The limitations of inpect and adapt
Inspect and adapt is a beautifully simple concept. Start with a process and introspect to find areas where things are not optimal. Test remedies for the problems you uncover to see if they improve things. Repeat. In theory you can arrive at an ideal development process within your context with the aid of inspect and adapt. All agile processes that I know of include a variant of this approach. Some gurus even suggest that inspect and adapt is almost the only essential part of an agile process.

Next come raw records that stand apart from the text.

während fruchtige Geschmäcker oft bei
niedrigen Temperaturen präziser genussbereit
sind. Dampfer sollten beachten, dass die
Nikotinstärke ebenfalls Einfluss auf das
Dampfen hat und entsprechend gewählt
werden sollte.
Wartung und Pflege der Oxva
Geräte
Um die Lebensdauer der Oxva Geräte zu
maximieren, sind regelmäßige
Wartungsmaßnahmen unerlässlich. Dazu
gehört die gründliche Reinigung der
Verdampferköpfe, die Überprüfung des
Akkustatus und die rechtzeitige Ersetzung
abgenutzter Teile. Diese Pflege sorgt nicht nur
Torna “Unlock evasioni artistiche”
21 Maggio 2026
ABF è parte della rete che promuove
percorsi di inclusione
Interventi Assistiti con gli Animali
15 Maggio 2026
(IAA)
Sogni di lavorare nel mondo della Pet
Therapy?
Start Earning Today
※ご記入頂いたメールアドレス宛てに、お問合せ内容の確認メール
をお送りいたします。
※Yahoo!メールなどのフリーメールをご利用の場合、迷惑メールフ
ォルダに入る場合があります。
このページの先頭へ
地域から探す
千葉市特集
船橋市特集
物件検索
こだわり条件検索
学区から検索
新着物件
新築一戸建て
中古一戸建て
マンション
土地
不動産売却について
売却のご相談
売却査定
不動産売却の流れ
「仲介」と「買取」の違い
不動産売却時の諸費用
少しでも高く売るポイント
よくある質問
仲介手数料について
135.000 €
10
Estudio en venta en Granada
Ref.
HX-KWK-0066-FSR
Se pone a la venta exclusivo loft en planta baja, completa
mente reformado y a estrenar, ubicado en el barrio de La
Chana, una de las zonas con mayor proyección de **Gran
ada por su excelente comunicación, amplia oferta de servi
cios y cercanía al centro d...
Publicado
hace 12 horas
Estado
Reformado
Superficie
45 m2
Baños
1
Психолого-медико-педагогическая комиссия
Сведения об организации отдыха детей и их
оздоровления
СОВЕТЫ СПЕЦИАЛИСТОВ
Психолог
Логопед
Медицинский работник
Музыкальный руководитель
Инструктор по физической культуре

I have made it a habit to be skeptical of ideas that seem to be too good to be true. Things that seem self-evident often turn out to be gross oversimplifications. The more you look the more loose ends you find. And yes, the promise of inspect and adapt is one of those ideas that tends to be oversold. That does not mean it is a bad idea! You should definitely be doing it in your team. Just do not expect miracles.
What’s the problem?
Imagine asking a typical manager in a software development house about how they decide on changes in the way things are done. Do you really think the answer would be: “We just guess and never check the result”… Managers I have worked with invariably describe a decision making process that uses some form of inspect and adapt. So, by logical inference most every company should already have an optimized development process that everyone is happy with. And yet they don’t.

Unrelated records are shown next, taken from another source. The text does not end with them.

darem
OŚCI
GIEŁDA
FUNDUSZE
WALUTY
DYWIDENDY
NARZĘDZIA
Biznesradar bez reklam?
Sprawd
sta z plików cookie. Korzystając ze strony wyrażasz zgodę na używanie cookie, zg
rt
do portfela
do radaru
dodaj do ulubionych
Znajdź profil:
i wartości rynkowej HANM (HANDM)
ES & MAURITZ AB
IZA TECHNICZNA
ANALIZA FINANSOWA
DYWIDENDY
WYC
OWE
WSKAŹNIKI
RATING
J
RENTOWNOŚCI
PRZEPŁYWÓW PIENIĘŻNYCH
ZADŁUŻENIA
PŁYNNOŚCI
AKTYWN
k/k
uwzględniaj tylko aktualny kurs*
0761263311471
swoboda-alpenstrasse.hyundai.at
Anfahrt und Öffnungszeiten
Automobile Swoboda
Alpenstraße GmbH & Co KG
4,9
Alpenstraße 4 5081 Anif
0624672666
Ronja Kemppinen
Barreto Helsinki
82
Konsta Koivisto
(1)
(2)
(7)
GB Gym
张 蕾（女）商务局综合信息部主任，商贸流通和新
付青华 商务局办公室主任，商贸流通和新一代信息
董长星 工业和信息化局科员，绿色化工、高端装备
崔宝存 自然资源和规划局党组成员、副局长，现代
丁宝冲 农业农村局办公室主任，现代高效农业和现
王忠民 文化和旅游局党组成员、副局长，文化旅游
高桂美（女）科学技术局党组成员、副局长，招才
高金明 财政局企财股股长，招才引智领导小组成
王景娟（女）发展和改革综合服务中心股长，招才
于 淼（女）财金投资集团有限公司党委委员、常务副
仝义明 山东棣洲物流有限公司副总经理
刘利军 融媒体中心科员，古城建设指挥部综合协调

I need to sidetrack a bit. I am generally skeptical of quotes as they tend to lose their meaning when taken out of context. The following Deming quote is a case in point:
“Experience by itself teaches nothing… Without theory, experience has no meaning. Without theory, one has no questions to ask. Hence, without theory, there is no learning.” W. Edwards Deming
Taken at a very literal level this quote is absurd. All theory is a result of an iterative process where experience feeds theory and theory supplies ideas for what should be experienced. Another thing that I find strange with this quote is the idea that people operate without a theory. People do not always make their theories explicit but that does not mean that they have no theory. This second quote comes to mind:
“Practical men, who believe themselves to be quite exempt from any intellectual influences, are usually slaves of some defunct economist.” John Maynard Keynes
So what am I trying to say? Simply this: the problem with inspect and adapt is that if you start with a misguided theory, experience in itself is no guarantee that you will be able to improve. Sometimes you need input from the outside in order to see why things are not working.